(Supplied records)

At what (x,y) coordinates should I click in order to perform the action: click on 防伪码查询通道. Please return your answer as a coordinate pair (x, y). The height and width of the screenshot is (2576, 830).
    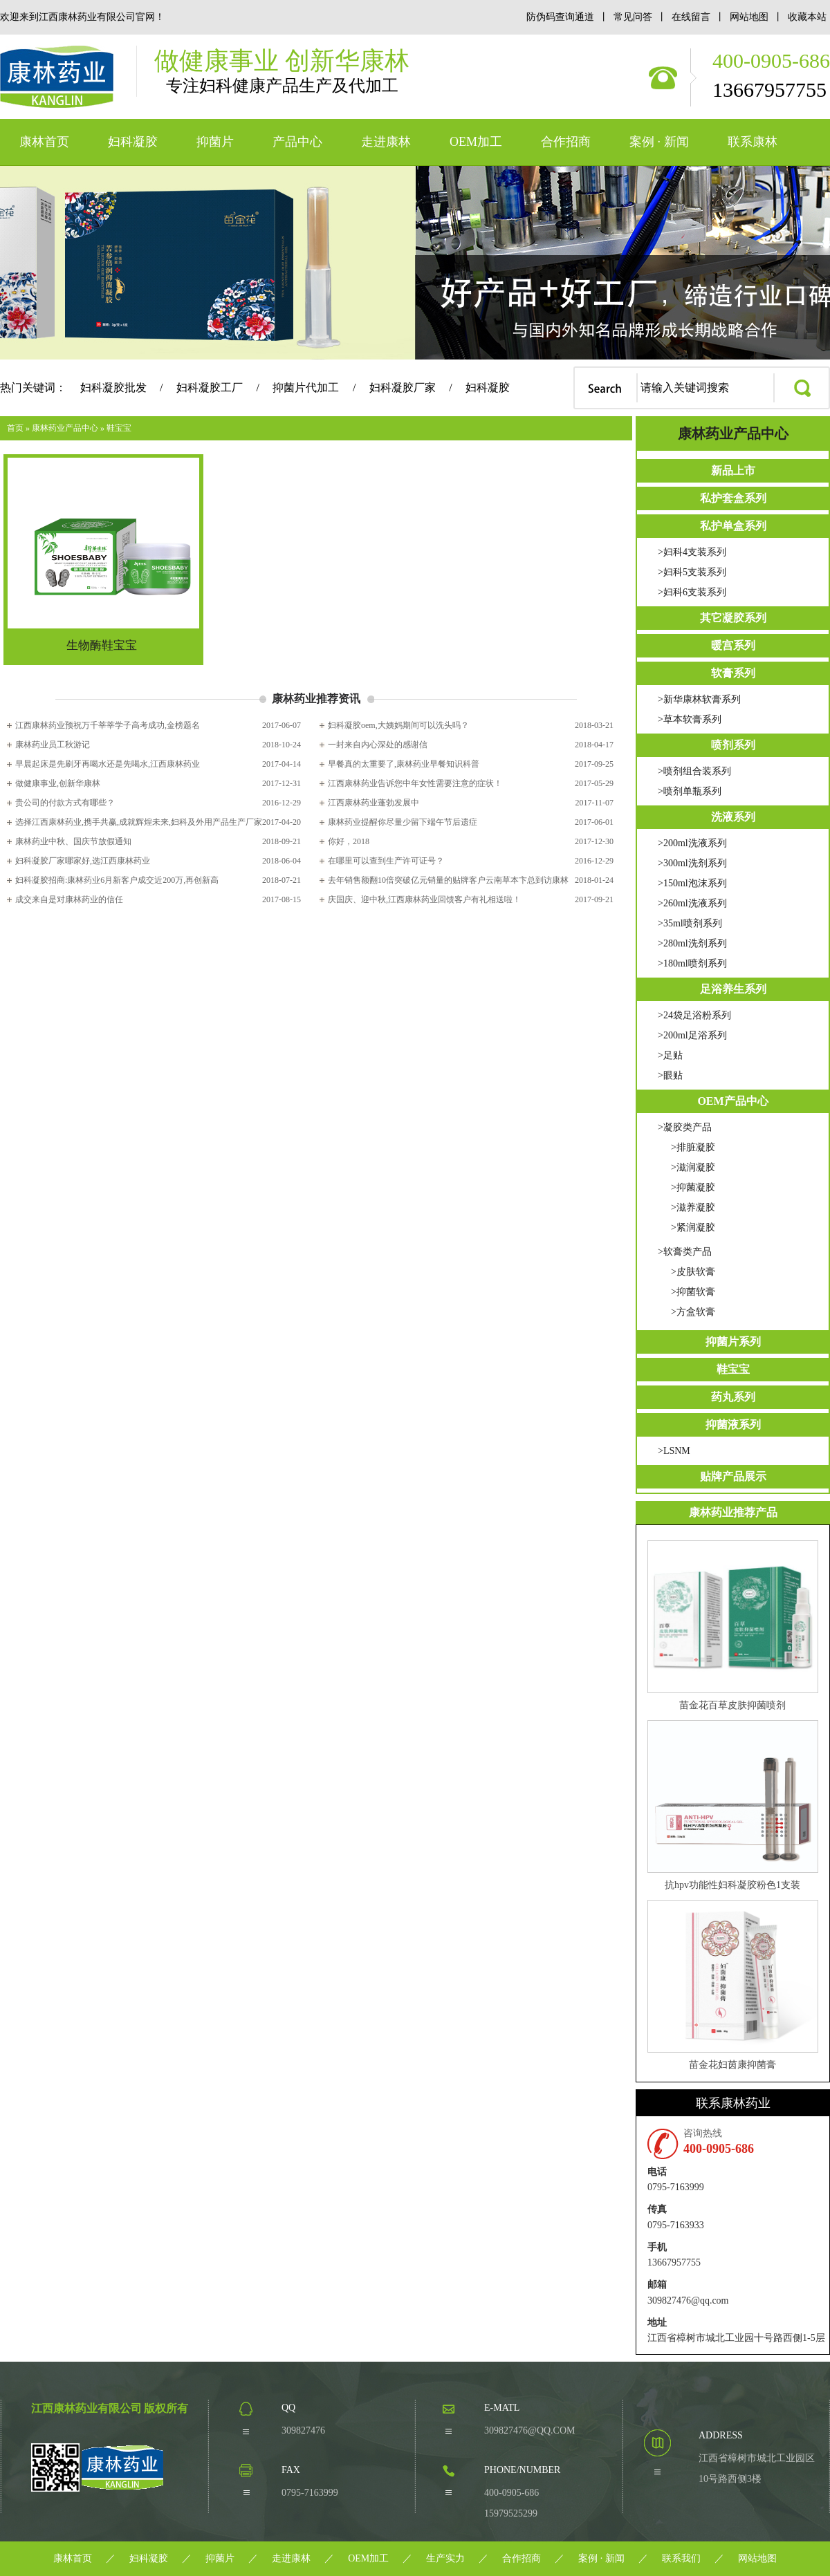
    Looking at the image, I should click on (560, 17).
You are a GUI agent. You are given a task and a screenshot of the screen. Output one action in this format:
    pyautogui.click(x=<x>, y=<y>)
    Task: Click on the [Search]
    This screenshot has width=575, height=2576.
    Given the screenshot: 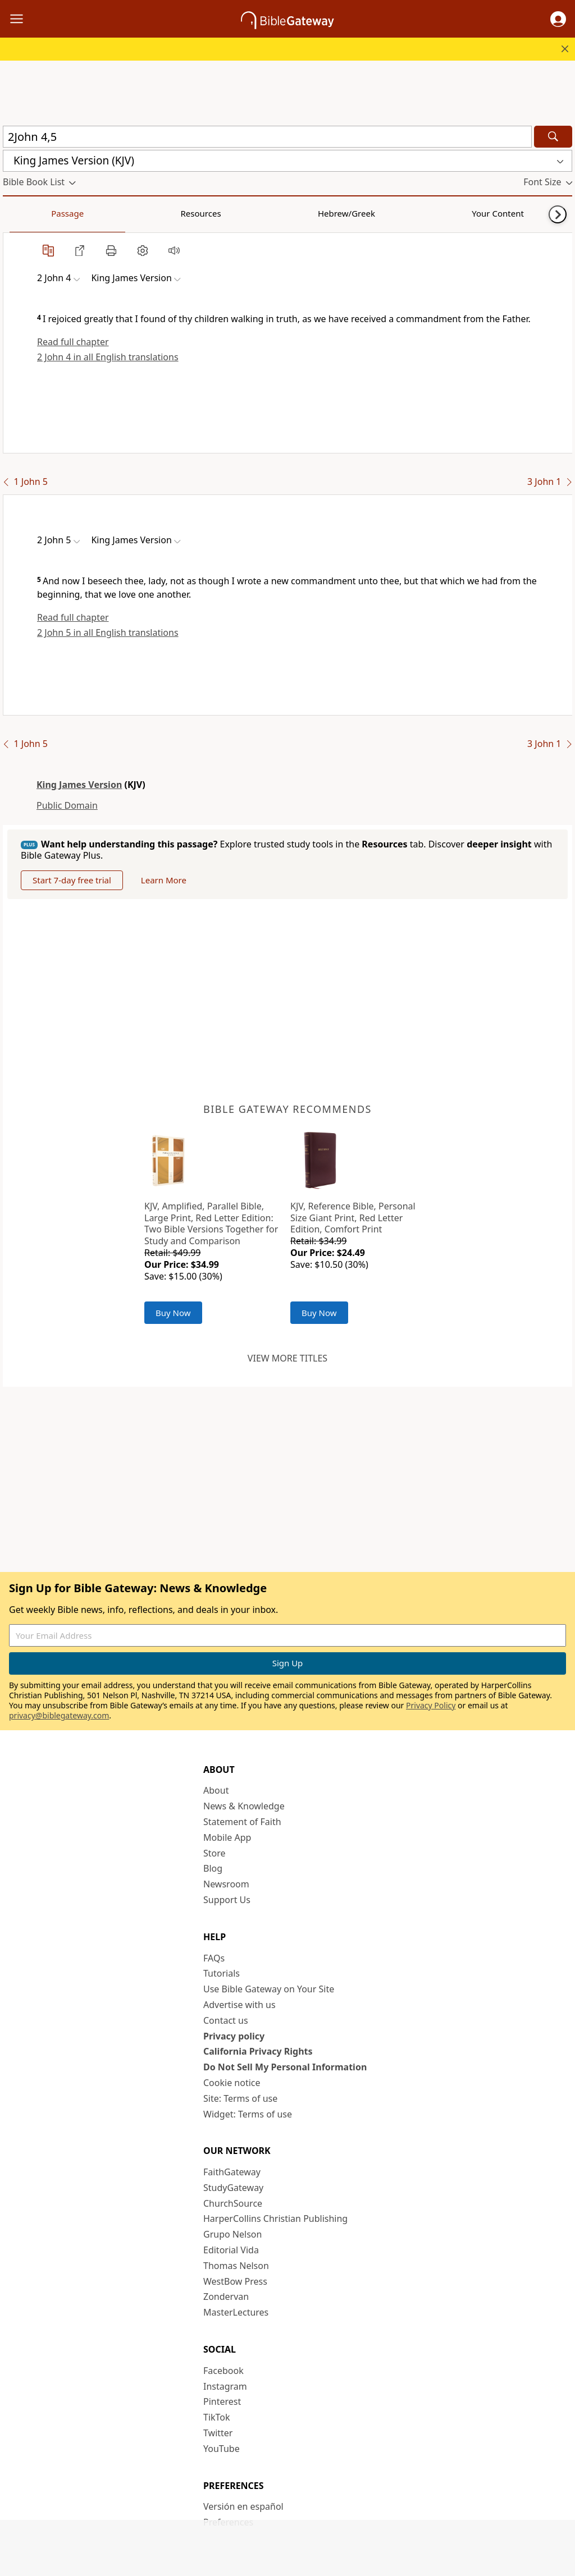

(End Supplied records)

=== What you are asked to do ===
The preceding listing is to be restated word for word, with every picture omitted.

=== Exercise output ===
At what (x,y) coordinates should I click in order to perform the action: click on 防伪码查询通道. Please return your answer as a coordinate pair (x, y). The height and width of the screenshot is (2576, 830).
    Looking at the image, I should click on (560, 17).
You are a GUI agent. You are given a task and a screenshot of the screen. Output one action in this format:
    pyautogui.click(x=<x>, y=<y>)
    Task: Click on the [Search]
    This screenshot has width=575, height=2576.
    Given the screenshot: 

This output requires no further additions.